Writers on dual-use can at times be criticized of catastrophising the outcomes of particular types of research. Yet sometimes those advocating for dual-use research suffer the opposite problem, by presenting problematically ideal outcomes from the beneficial uses of their research. Who is most likely to be helped or harmed matters, because commitments to fairness are important. Different people have different conceptions of what is fair, and how much that matters relative to other considerations, but few would deny that an unfair transaction is problematic.

Dual-Use, Bioethics, and Philosophy

Dual-use issues involve radical uncertainty, and conflicts of value. These observations all point to complex ethical questions about the balance between freedom to publish and security, how we ought to measure the benefits of scientific research, and the proper role of medical research in promoting public health. This is most certainly a job for the field  bioethics,  which  has historically addressed questions about the appropriate function of medicine and medical research- but neglected dual-use issues. It is also a job in which philosophers can play an important role.

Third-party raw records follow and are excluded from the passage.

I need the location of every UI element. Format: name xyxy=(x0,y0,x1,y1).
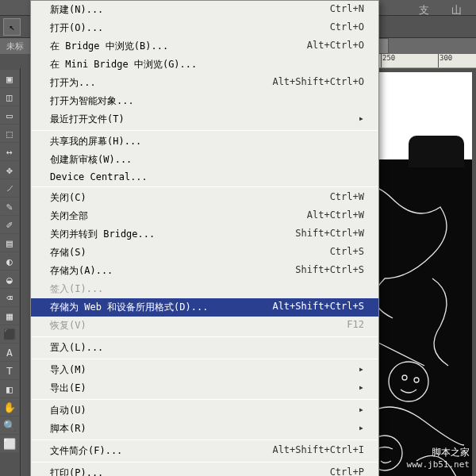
menu-item-label: 打开为... xyxy=(50,76,96,90)
menu-item-shortcut: Ctrl+N xyxy=(330,3,364,17)
menu-item-shortcut: Ctrl+S xyxy=(330,246,364,259)
watermark-brand: 脚本之家 xyxy=(407,446,470,459)
menu-item: 签入(I)... xyxy=(31,280,378,298)
tool-button[interactable]: ◫ xyxy=(0,88,19,106)
tool-button[interactable]: ✋ xyxy=(0,398,19,416)
watermark-site: www.jb51.net xyxy=(407,459,470,470)
menu-item[interactable]: Device Central... xyxy=(31,169,378,185)
file-menu: 新建(N)...Ctrl+N打开(O)...Ctrl+O在 Bridge 中浏览… xyxy=(30,0,379,476)
menu-item[interactable]: 存储为 Web 和设备所用格式(D)...Alt+Shift+Ctrl+S xyxy=(31,298,378,317)
menu-item-label: 关闭并转到 Bridge... xyxy=(50,228,155,241)
menu-item-label: 导出(E) xyxy=(50,382,86,395)
tool-button[interactable]: ⬛ xyxy=(0,325,19,343)
menu-item[interactable]: 打印(P)...Ctrl+P xyxy=(31,464,378,476)
menu-item-shortcut: Alt+Shift+Ctrl+S xyxy=(272,301,364,314)
svg-point-0 xyxy=(389,362,428,401)
menu-item-label: 关闭全部 xyxy=(50,209,88,223)
menu-item[interactable]: 打开为...Alt+Shift+Ctrl+O xyxy=(31,74,378,92)
tool-button[interactable]: ▤ xyxy=(0,234,19,251)
menu-item-label: 打开为智能对象... xyxy=(50,94,134,108)
menu-separator xyxy=(32,399,378,400)
menu-item[interactable]: 自动(U)▸ xyxy=(31,401,378,420)
menu-item-label: 在 Bridge 中浏览(B)... xyxy=(50,40,168,53)
menu-item-label: 存储为 Web 和设备所用格式(D)... xyxy=(50,301,208,314)
menu-item[interactable]: 创建新审核(W)... xyxy=(31,151,378,169)
menu-item-shortcut: Alt+Ctrl+W xyxy=(307,209,364,223)
menu-item-label: 脚本(R) xyxy=(50,422,86,436)
menu-item-label: 关闭(C) xyxy=(50,191,86,205)
tool-button[interactable]: ▭ xyxy=(0,106,19,124)
menu-separator xyxy=(32,130,378,131)
menu-item-shortcut: Shift+Ctrl+S xyxy=(295,264,364,278)
menu-item[interactable]: 导入(M)▸ xyxy=(31,361,378,379)
menu-item-label: 打印(P)... xyxy=(50,466,103,476)
menu-item[interactable]: 存储(S)Ctrl+S xyxy=(31,244,378,262)
move-tool-icon[interactable]: ↖ xyxy=(3,18,21,36)
menu-separator xyxy=(32,359,378,359)
menu-item-label: 新建(N)... xyxy=(50,3,103,17)
menu-item-label: 文件简介(F)... xyxy=(50,444,122,458)
menu-item-shortcut: Alt+Shift+Ctrl+O xyxy=(272,76,364,90)
menu-item-shortcut: Alt+Ctrl+O xyxy=(307,40,364,53)
menu-item-shortcut: ▸ xyxy=(359,363,364,377)
watermark: 脚本之家 www.jb51.net xyxy=(407,446,470,470)
menu-separator xyxy=(32,336,378,337)
menu-item[interactable]: 共享我的屏幕(H)... xyxy=(31,132,378,151)
menu-item-shortcut: Ctrl+O xyxy=(330,21,364,35)
menu-item[interactable]: 存储为(A)...Shift+Ctrl+S xyxy=(31,262,378,280)
menu-item-shortcut: Ctrl+P xyxy=(330,466,364,476)
menu-item-label: 最近打开文件(T) xyxy=(50,113,125,126)
menu-item[interactable]: 打开(O)...Ctrl+O xyxy=(31,19,378,37)
tool-button[interactable]: ⬜ xyxy=(0,435,19,452)
menu-separator xyxy=(32,462,378,463)
menu-item-shortcut: ▸ xyxy=(359,113,364,126)
menu-item-label: 在 Mini Bridge 中浏览(G)... xyxy=(50,58,197,71)
menu-item-shortcut: Shift+Ctrl+W xyxy=(295,228,364,241)
tool-button[interactable]: ◐ xyxy=(0,252,19,270)
menu-item-shortcut: Alt+Shift+Ctrl+I xyxy=(272,444,364,458)
menu-item[interactable]: 关闭(C)Ctrl+W xyxy=(31,189,378,207)
menu-item-label: 签入(I)... xyxy=(50,282,103,296)
ruler-mark: 250 xyxy=(381,54,395,67)
tool-button[interactable]: ▦ xyxy=(0,307,19,324)
menu-item[interactable]: 置入(L)... xyxy=(31,339,378,357)
menu-item[interactable]: 关闭全部Alt+Ctrl+W xyxy=(31,207,378,225)
menu-item: 恢复(V)F12 xyxy=(31,317,378,335)
menu-item[interactable]: 在 Mini Bridge 中浏览(G)... xyxy=(31,56,378,74)
menu-item[interactable]: 在 Bridge 中浏览(B)...Alt+Ctrl+O xyxy=(31,37,378,56)
tool-button[interactable]: ✐ xyxy=(0,216,19,233)
tool-button[interactable]: 🔍 xyxy=(0,416,19,434)
menu-item-label: 导入(M) xyxy=(50,363,86,377)
menu-item[interactable]: 脚本(R)▸ xyxy=(31,420,378,438)
menu-item-label: 置入(L)... xyxy=(50,341,103,355)
tool-button[interactable]: ⌫ xyxy=(0,289,19,306)
tool-button[interactable]: ⟋ xyxy=(0,179,19,197)
menu-item[interactable]: 最近打开文件(T)▸ xyxy=(31,110,378,129)
menu-item-label: 存储为(A)... xyxy=(50,264,113,278)
menu-separator xyxy=(32,186,378,187)
tool-button[interactable]: T xyxy=(0,362,19,379)
menu-item-label: 自动(U) xyxy=(50,404,86,417)
menu-item[interactable]: 导出(E)▸ xyxy=(31,379,378,397)
tool-button[interactable]: ↔ xyxy=(0,143,19,160)
tool-button[interactable]: ✎ xyxy=(0,198,19,215)
tool-button[interactable]: ▣ xyxy=(0,70,19,87)
menu-item-label: 恢复(V) xyxy=(50,319,86,332)
menu-item[interactable]: 打开为智能对象... xyxy=(31,92,378,110)
tools-panel: ▣◫▭⬚↔✥⟋✎✐▤◐◒⌫▦⬛AT◧✋🔍⬜ xyxy=(0,68,21,476)
tool-button[interactable]: A xyxy=(0,344,19,361)
menu-item[interactable]: 关闭并转到 Bridge...Shift+Ctrl+W xyxy=(31,225,378,244)
menu-item[interactable]: 文件简介(F)...Alt+Shift+Ctrl+I xyxy=(31,442,378,460)
tool-button[interactable]: ✥ xyxy=(0,161,19,178)
menu-item[interactable]: 新建(N)...Ctrl+N xyxy=(31,1,378,19)
untitled-label: 未标 xyxy=(2,39,29,54)
tool-button[interactable]: ⬚ xyxy=(0,125,19,142)
menu-item-label: Device Central... xyxy=(50,171,148,182)
ruler-mark: 300 xyxy=(438,54,452,67)
menu-item-shortcut: F12 xyxy=(347,319,364,332)
menu-item-shortcut: ▸ xyxy=(359,404,364,417)
menu-item-shortcut: ▸ xyxy=(359,422,364,436)
tool-button[interactable]: ◒ xyxy=(0,271,19,288)
tool-button[interactable]: ◧ xyxy=(0,380,19,397)
svg-point-1 xyxy=(402,375,407,380)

Philosophers are not the only people who play a role in interrogating these values and their underlying assumptions, but our familiarity with understanding and conceptualizing value can usefully contribute to larger debates about how we ought to make decisions. We’ve commented on the balance between openness and security; how appeals to the value of scientific research are dependent on certain contingent assumptions about the world; about the value of freedom of inquiry as it pertains to scientific self-regulation; and the way that claims about security are tied to other hidden claims about value. Looking into the future, philosophers should be encouraged to engage with other experts on resolving dual-use dilemmas.

For further discussion of the role of ethics in dual-use issues why not check out the Building a Sustainable Capacity for Dual-use Bioethics project website?  This website has a series of monographs on the nature and prospect of the ethical governance of dual-use issues.  


[1] Yes, I’m an Australian referring to the weather in Bristol as “balmy.”